After a lot of research from other builds, I finally settled on a plan for routing the air conditioning lines.
A primary objective for me in the build is to ensure that systems in the airplane are accessible for inspection and are maintainable and serviceable if I have problems in the future.
One approach I have seen in other builds is to route the A/C lines under the seat floors and into the side walls by punching through the seat ribs. I eventually decided against this approach as there would be no way to replace a hose if needed in the future (however unlikely – but it is a rubber hose). I will also have a lot of systems running through the sidewalls over the main spar and A/C hoses would add to the clutter (and require two more holes in each of the center section bulkheads along the sidewall).
My preferred approach was to route them via the center tunnel as this would keep everything serviceable and provide a shorter run to the engine-mounted compressor, reducing weight. My tunnel will also be less cluttered than typical builds as my fuel filters will be in the wing roots and I will not need a fuel flow transducer with the SDS EFI.
My remaining (and primary) concern with this approach was the need to punch through the aft bulkhead and the fuselage bulkhead.

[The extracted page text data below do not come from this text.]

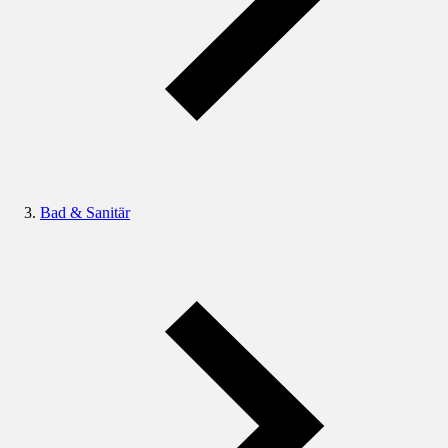
Bad & Sanitär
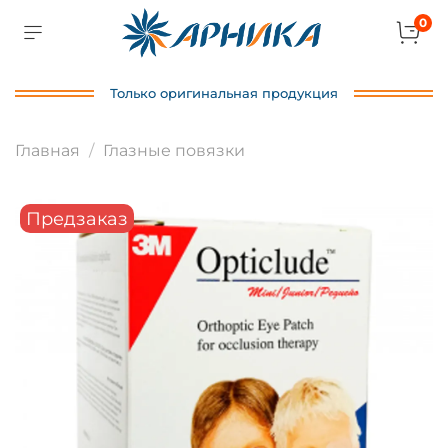
0
Только оригинальная продукция
Главная
Глазные повязки
Предзаказ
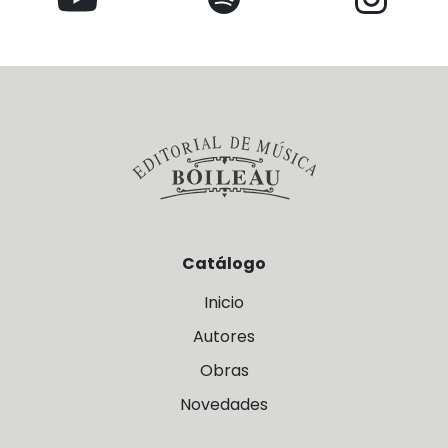
Catálogo
Inicio
Autores
Obras
Novedades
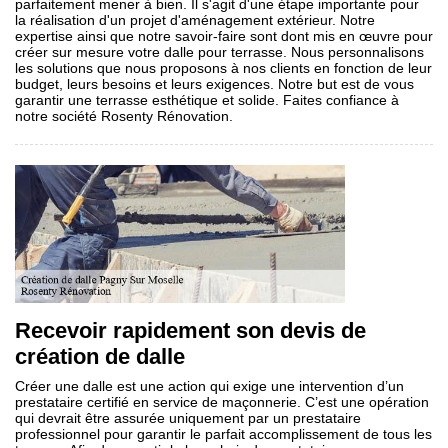
parfaitement mener à bien. Il s'agit d'une étape importante pour
la réalisation d'un projet d'aménagement extérieur. Notre
expertise ainsi que notre savoir-faire sont dont mis en œuvre pour
créer sur mesure votre dalle pour terrasse. Nous personnalisons
les solutions que nous proposons à nos clients en fonction de leur
budget, leurs besoins et leurs exigences. Notre but est de vous
garantir une terrasse esthétique et solide. Faites confiance à
notre société Rosenty Rénovation.
Recevoir rapidement son devis de
création de dalle
Créer une dalle est une action qui exige une intervention d’un
prestataire certifié en service de maçonnerie. C’est une opération
qui devrait être assurée uniquement par un prestataire
professionnel pour garantir le parfait accomplissement de tous les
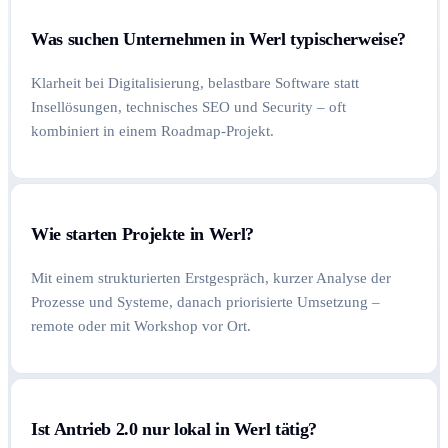
Was suchen Unternehmen in Werl typischerweise?
Klarheit bei Digitalisierung, belastbare Software statt
Insellösungen, technisches SEO und Security – oft
kombiniert in einem Roadmap-Projekt.
Wie starten Projekte in Werl?
Mit einem strukturierten Erstgespräch, kurzer Analyse der
Prozesse und Systeme, danach priorisierte Umsetzung –
remote oder mit Workshop vor Ort.
Ist Antrieb 2.0 nur lokal in Werl tätig?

In discussing this with Van’s builder support, the answer was as expected: “[paraphrased] You are on your own but multiple builders have done this with no known issues. Make the holes as small as possible, de-burr them well, and maintain edge distance for rivet holes”. In my research (and in discussing with Airflow Systems) I found many others that had routed the lines down the tunnel. This is also the routing that is used by the competing RV-10 A/C system that is provided by South Florida Sport Aviation (https://www.youtube.com/watch?v=k7id_aLFR5k&t=410s).
Disclamer: I am not an engineer. Modifications to the RV-10 may impact structural strength so please consult an engineer and get any deviations from the plans reviewed if you wish to do something similar. The following documents what I did. This is not provided as guidance or as a recommendation.

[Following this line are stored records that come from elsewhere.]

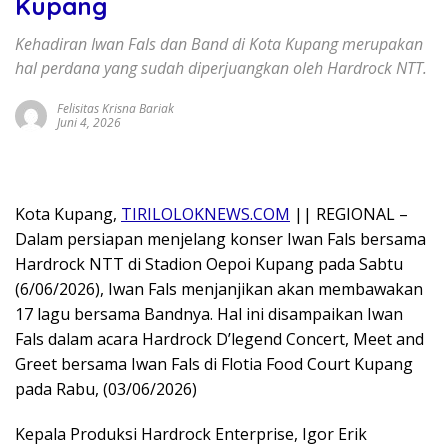
Kupang
Kehadiran Iwan Fals dan Band di Kota Kupang merupakan
hal perdana yang sudah diperjuangkan oleh Hardrock NTT.
Felisitas Krisna Bariak
Juni 4, 2026
Kota Kupang,
TIRILOLOKNEWS.COM
|| REGIONAL –
Dalam persiapan menjelang konser Iwan Fals bersama
Hardrock NTT di Stadion Oepoi Kupang pada Sabtu
(6/06/2026), Iwan Fals menjanjikan akan membawakan
17 lagu bersama Bandnya. Hal ini disampaikan Iwan
Fals dalam acara Hardrock D’legend Concert, Meet and
Greet bersama Iwan Fals di Flotia Food Court Kupang
pada Rabu, (03/06/2026)
Kepala Produksi Hardrock Enterprise, Igor Erik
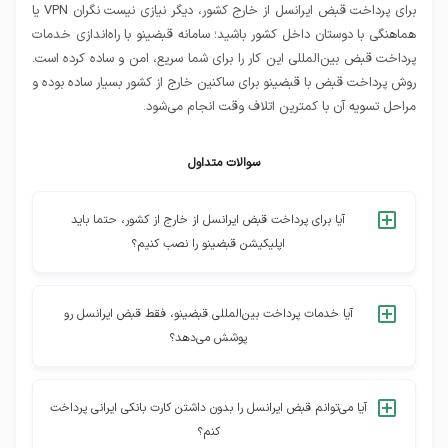
برای پرداخت قبض ایرانسل از خارج کشور، دیگر نیازی نیست نگران VPN یا
هماهنگی با دوستان داخل کشور باشید؛ سامانه قبضینو با راه‌اندازی خدمات
پرداخت قبض بین‌المللی این کار را برای شما سریع، امن و ساده کرده است.
روش پرداخت قبض با قبضینو برای ساکنین خارج از کشور بسیار ساده بوده و
مراحل تسویه آن با کمترین اتلاف وقت انجام می‌شود.
سوالات متداول
آیا برای پرداخت قبض ایرانسل از خارج از کشور، حتما باید
اپلیکیشن قبضینو را نصب کنیم؟
خیر، شما می‌توانید از طریق سامانه اینترنتی قبضینو (نسخه وب)
که مشابه نسخه اپ آن است، قبوض خود را پرداخت کنید و دیگری
آیا خدمات پرداخت بین‌المللی قبضینو، فقط قبض ایرانسل رو
نیازی به نصب هیچ نرم‌افزاری ندارید.
پوشش می‌دهد؟
خیر، شما می‌توانید از طریق خدمات پرداخت بین‌المللی قبضینو
همه قبوض مانند برق، گاز، آب، تلفن و… را نیز پرداخت کنید.
آیا می‌توانم قبض ایرانسل را بدون داشتن کارت بانکی ایرانی پرداخت
کنم؟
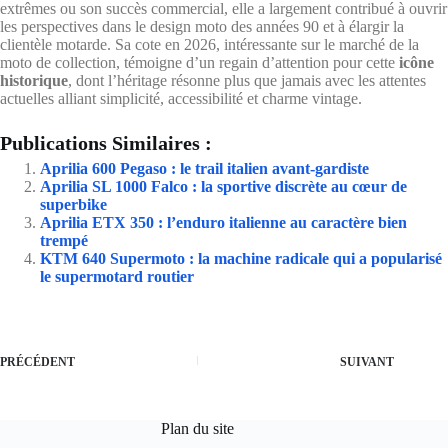
extrêmes ou son succès commercial, elle a largement contribué à ouvrir
les perspectives dans le design moto des années 90 et à élargir la
clientèle motarde. Sa cote en 2026, intéressante sur le marché de la
moto de collection, témoigne d’un regain d’attention pour cette
icône
historique
, dont l’héritage résonne plus que jamais avec les attentes
actuelles alliant simplicité, accessibilité et charme vintage.
Publications Similaires :
Aprilia 600 Pegaso : le trail italien avant-gardiste
Aprilia SL 1000 Falco : la sportive discrète au cœur de
superbike
Aprilia ETX 350 : l’enduro italienne au caractère bien
trempé
KTM 640 Supermoto : la machine radicale qui a popularisé
le supermotard routier
PRÉCÉDENT
SUIVANT
Plan du site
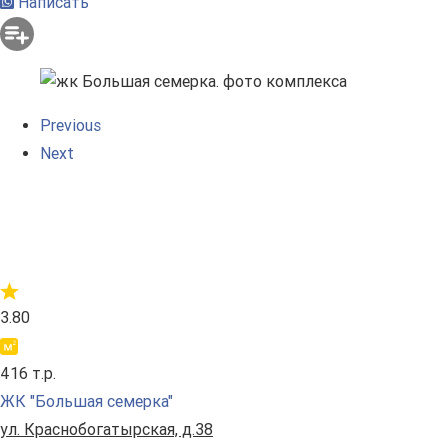
Написать
Previous
Next
3.80
416 т.р.
ЖК "Большая семерка"
ул. Краснобогатырская, д.38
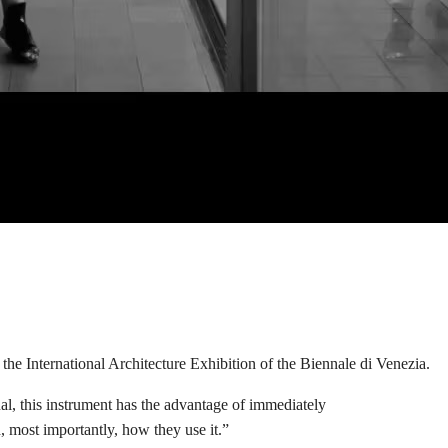
he International Architecture Exhibition of the Biennale di Venezia.
ual, this instrument has the advantage of immediately
, most importantly, how they use it.”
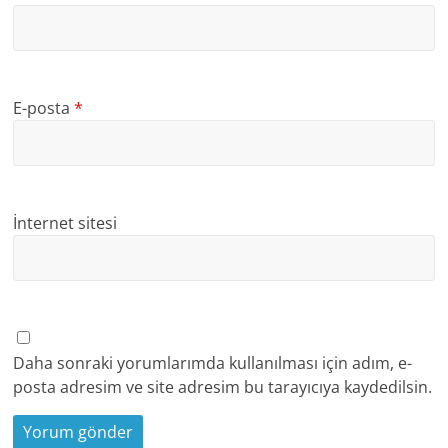
E-posta
*
İnternet sitesi
Daha sonraki yorumlarımda kullanılması için adım, e-
posta adresim ve site adresim bu tarayıcıya kaydedilsin.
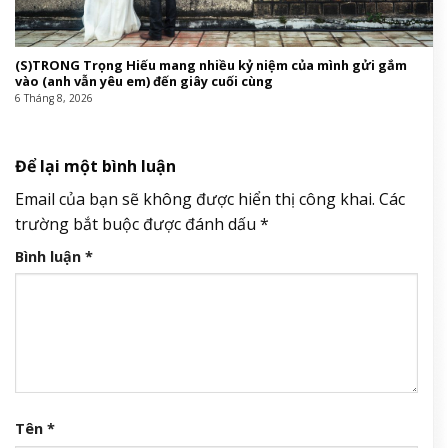
(S)TRONG Trọng Hiếu mang nhiều kỷ niệm của mình gửi gắm
vào (anh vẫn yêu em) đến giây cuối cùng
6 Tháng 8, 2026
Để lại một bình luận
Email của bạn sẽ không được hiển thị công khai.
Các
trường bắt buộc được đánh dấu
*
Bình luận
*
Tên
*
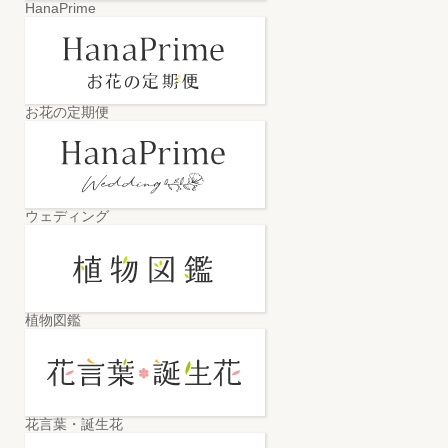
HanaPrime
お花の定期便
ウェディング
植物図鑑
花言葉・誕生花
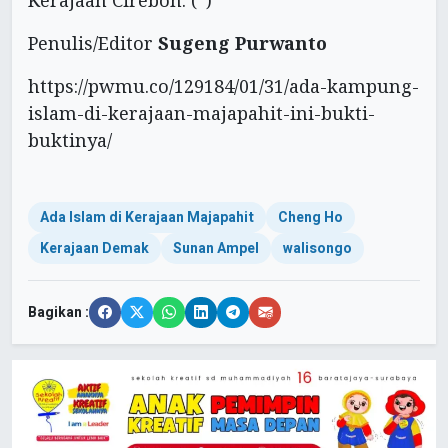
Kerajaan Cirebon. (*)
Penulis/Editor
Sugeng Purwanto
https://pwmu.co/129184/01/31/ada-kampung-
islam-di-kerajaan-majapahit-ini-bukti-
buktinya/
Ada Islam di Kerajaan Majapahit
Cheng Ho
Kerajaan Demak
Sunan Ampel
walisongo
Bagikan :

The smaller A/C line fits in a 9/16″ snap bushing and the larger A/C line requires a caterpillar grommet. I decided to sketch a drilling template in OnShape and I used constraints to maximize the spacing between all holes (from the rudder cable holes and the pushrod hole). This gave me the maximum possible distance from every hole to every other hole. The picture below shows the 3d printed template snapped into place prior to drilling. I made the final holes as small as possible to snugly fit the bushing and grommet.
To secure the lines in the tunnel aft of the fuselage bulkhead, I 3d printed some polycarbonate brackets that will allow me to secure the hoses along the right wall of the tunnel. This gives me plenty of clearance from the pushrod (I don’t have a picture of that in place as I forgot to take one before I removed the pushrod to rivet the brackets into place. I’ll loop back and add pictures when the push rod is re-installed later).
I designed clips into the brackets for inserting snap bushings to guide the rudder cables and avoid any potential for them to interfere with the A/C lines or the brackets.
The bushing holes were designed to align with the stock bushings so that there is no lateral tension on the rudder cable.
The A/C hoses secure tightly to the brackets using Grip Lock Ties and will be routed into the tailcone via the aft-most lightening hole on the right side of the tunnel (left in this photo as it is taken looking aft).